> **Your objective**: Copy every line from the data below in which the string "zrána" can be found.

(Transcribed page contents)
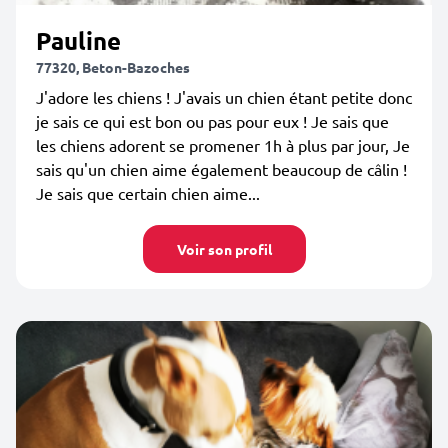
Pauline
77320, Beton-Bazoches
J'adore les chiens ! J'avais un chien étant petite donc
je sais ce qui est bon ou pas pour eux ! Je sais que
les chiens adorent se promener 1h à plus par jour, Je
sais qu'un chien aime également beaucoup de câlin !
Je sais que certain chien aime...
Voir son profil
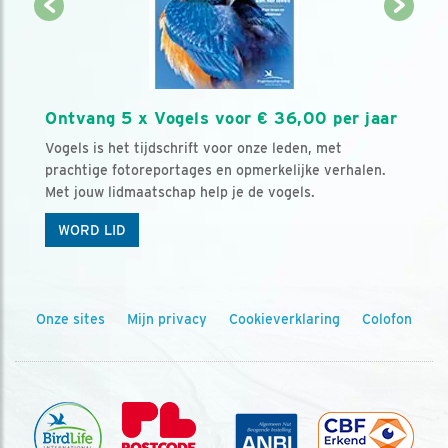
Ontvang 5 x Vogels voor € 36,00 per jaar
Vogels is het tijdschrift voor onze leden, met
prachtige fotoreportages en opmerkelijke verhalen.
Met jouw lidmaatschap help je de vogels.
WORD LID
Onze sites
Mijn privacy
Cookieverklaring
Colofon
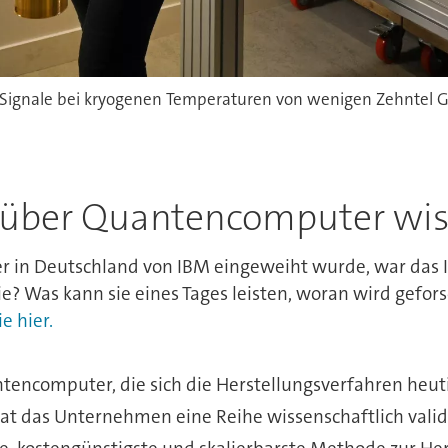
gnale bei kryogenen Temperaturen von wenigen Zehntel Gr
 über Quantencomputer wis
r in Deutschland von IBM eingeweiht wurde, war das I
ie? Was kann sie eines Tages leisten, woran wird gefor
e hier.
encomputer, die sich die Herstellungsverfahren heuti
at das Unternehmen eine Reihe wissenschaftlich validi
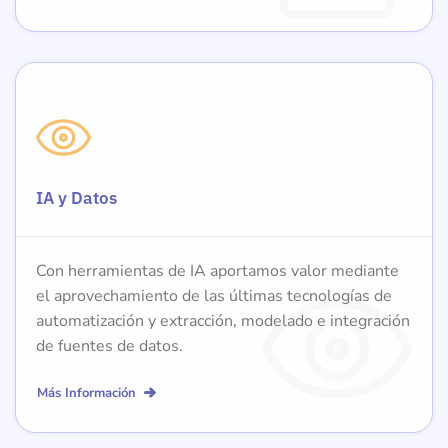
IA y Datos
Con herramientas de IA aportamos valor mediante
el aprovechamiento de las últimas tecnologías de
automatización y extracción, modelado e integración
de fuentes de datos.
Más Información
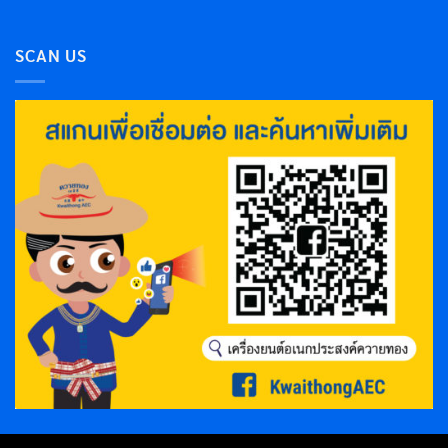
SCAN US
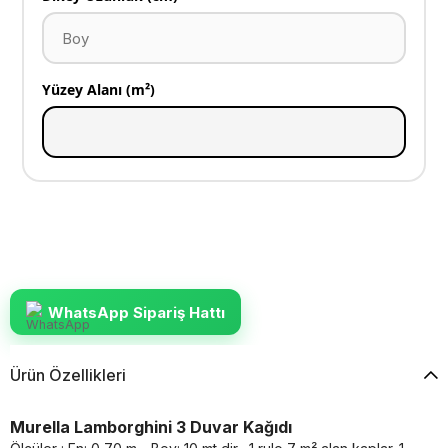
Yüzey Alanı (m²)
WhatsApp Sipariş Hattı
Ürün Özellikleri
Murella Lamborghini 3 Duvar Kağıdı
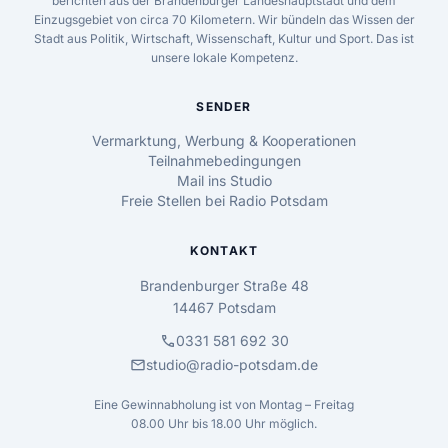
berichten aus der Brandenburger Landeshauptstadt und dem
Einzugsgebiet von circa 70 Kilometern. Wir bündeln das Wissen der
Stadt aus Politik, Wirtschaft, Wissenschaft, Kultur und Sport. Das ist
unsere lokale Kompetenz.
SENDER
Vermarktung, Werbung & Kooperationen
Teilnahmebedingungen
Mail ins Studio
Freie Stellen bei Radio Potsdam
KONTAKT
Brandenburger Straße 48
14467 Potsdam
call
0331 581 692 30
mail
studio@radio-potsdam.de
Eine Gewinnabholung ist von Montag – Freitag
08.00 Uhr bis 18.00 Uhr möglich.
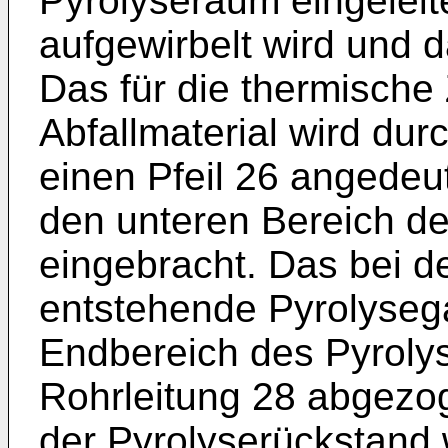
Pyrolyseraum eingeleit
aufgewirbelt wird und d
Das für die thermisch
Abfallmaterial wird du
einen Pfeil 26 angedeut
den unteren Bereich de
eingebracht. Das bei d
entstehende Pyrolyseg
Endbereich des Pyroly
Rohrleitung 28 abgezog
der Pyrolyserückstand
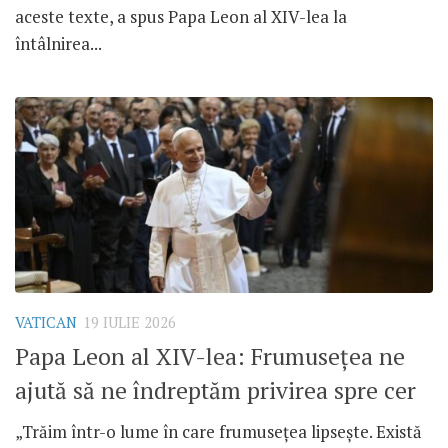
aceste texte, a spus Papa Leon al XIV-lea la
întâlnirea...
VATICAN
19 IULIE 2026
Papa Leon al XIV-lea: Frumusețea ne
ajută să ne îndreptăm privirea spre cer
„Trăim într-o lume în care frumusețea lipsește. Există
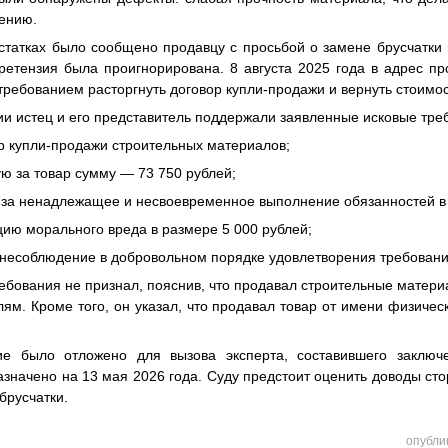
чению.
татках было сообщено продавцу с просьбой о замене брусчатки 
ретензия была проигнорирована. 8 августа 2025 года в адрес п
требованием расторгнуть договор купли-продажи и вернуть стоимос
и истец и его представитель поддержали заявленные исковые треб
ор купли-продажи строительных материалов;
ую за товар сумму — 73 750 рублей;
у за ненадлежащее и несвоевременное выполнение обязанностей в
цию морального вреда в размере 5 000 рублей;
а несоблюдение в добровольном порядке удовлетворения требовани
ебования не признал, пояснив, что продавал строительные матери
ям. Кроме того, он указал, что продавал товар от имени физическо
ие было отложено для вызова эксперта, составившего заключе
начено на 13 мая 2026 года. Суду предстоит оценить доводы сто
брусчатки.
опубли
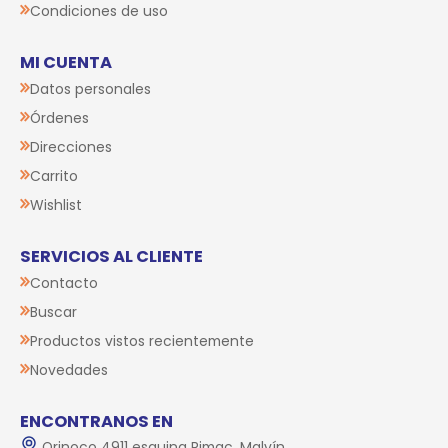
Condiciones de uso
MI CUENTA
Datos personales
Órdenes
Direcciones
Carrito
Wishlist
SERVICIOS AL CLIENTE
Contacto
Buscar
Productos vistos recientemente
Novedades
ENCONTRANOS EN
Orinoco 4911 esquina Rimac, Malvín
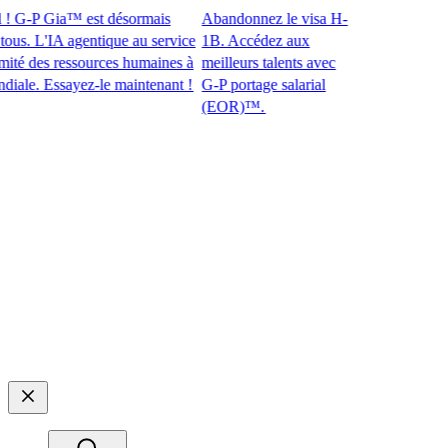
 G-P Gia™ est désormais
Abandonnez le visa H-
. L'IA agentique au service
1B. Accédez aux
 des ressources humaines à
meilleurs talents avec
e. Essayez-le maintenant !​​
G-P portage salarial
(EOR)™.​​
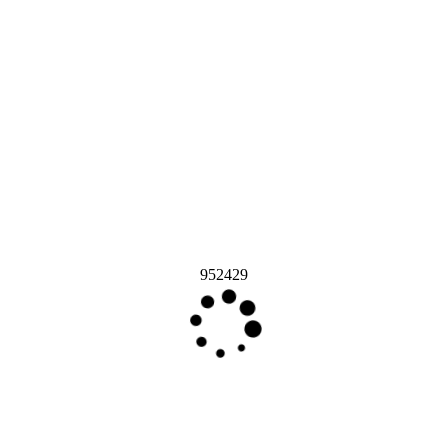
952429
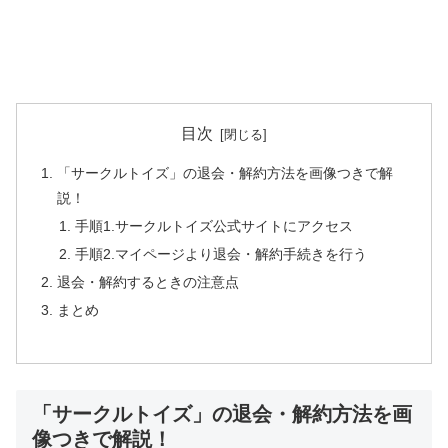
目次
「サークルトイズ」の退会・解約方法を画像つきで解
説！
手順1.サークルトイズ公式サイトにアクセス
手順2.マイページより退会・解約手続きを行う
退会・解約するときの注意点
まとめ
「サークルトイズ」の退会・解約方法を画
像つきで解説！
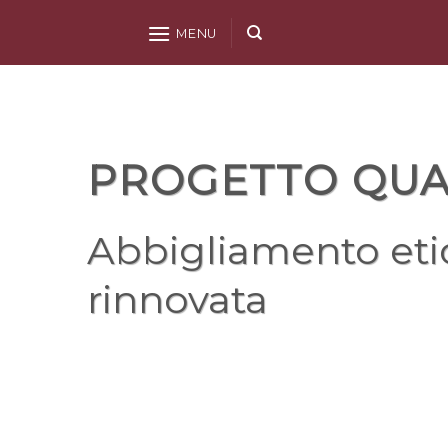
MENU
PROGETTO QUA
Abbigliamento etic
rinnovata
==
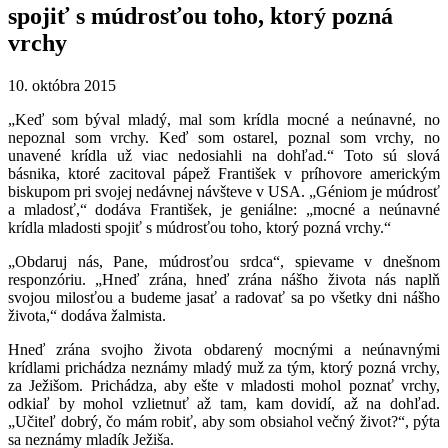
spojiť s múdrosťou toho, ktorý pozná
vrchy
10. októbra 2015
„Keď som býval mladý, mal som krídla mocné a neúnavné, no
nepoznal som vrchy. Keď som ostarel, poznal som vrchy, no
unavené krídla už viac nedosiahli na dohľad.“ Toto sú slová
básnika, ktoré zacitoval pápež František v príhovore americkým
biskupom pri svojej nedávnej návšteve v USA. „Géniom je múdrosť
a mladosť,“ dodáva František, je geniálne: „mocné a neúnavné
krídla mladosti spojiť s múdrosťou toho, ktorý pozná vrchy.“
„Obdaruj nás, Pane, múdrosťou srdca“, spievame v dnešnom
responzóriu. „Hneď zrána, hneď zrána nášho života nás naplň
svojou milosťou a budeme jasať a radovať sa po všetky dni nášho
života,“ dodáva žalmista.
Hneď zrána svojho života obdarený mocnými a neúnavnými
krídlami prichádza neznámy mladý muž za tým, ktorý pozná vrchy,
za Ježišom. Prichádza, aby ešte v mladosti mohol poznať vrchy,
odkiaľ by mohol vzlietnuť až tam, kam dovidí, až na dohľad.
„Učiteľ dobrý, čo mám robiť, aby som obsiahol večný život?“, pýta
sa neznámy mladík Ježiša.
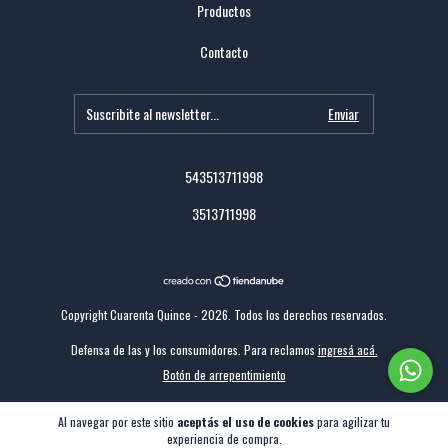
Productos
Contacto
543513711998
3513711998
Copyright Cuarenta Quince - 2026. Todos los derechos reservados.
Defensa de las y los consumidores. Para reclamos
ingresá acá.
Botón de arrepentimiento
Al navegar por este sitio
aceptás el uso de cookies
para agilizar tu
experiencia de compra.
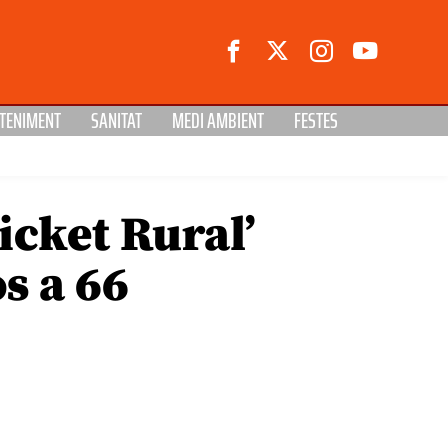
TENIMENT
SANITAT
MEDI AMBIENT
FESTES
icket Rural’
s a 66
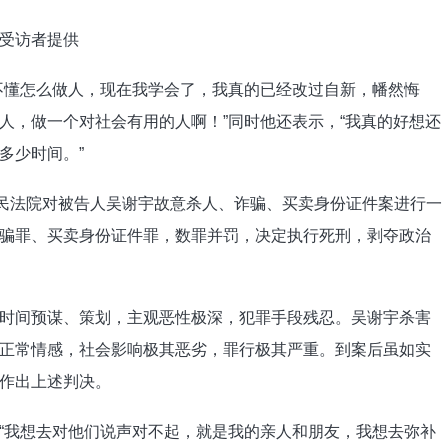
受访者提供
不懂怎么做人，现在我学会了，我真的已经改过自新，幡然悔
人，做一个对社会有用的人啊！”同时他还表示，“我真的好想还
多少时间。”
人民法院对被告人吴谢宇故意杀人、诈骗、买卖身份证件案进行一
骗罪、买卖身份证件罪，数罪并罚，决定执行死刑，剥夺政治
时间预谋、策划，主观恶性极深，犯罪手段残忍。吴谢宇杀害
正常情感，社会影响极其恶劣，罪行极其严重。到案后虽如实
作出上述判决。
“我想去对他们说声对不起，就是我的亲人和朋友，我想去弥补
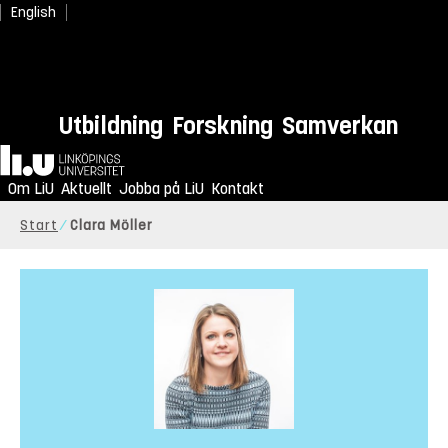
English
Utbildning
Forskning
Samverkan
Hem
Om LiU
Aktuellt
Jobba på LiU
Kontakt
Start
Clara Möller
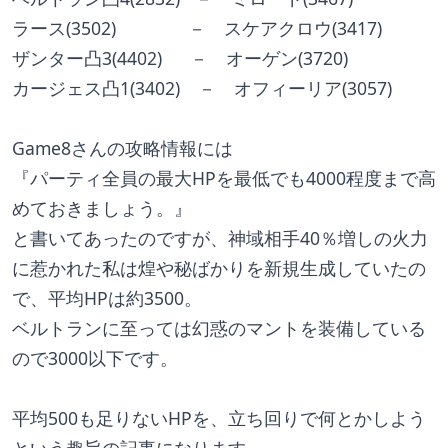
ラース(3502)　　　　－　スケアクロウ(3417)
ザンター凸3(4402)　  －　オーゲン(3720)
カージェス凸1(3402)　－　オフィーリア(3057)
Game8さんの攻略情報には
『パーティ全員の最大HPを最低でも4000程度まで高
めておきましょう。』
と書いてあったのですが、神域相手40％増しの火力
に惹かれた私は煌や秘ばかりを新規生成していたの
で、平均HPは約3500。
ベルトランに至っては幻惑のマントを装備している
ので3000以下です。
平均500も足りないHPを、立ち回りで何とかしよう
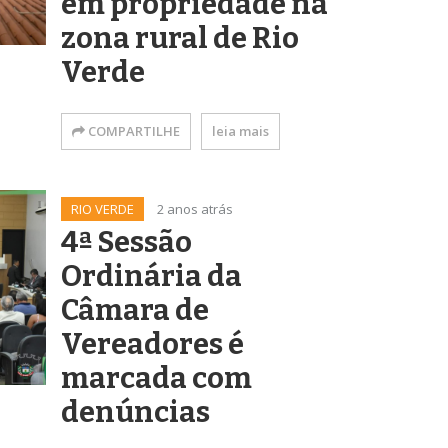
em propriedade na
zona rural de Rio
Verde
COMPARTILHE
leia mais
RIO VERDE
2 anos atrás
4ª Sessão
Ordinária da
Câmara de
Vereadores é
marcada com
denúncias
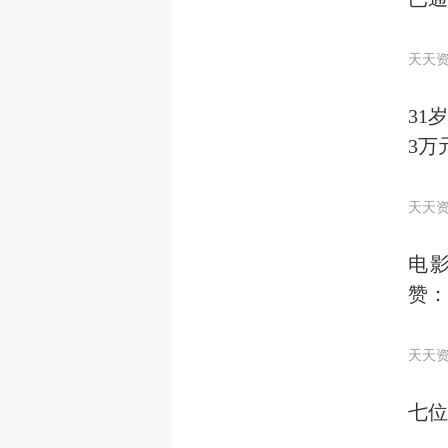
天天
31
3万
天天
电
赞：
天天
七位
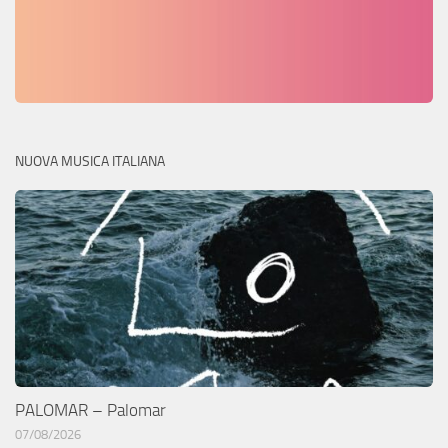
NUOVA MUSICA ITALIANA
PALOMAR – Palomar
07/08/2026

> **Exercise result**:
responzóriu. „Hneď zrána, hneď zrána nášho života nás naplň
Hneď zrána svojho života obdarený mocnými a neúnavnými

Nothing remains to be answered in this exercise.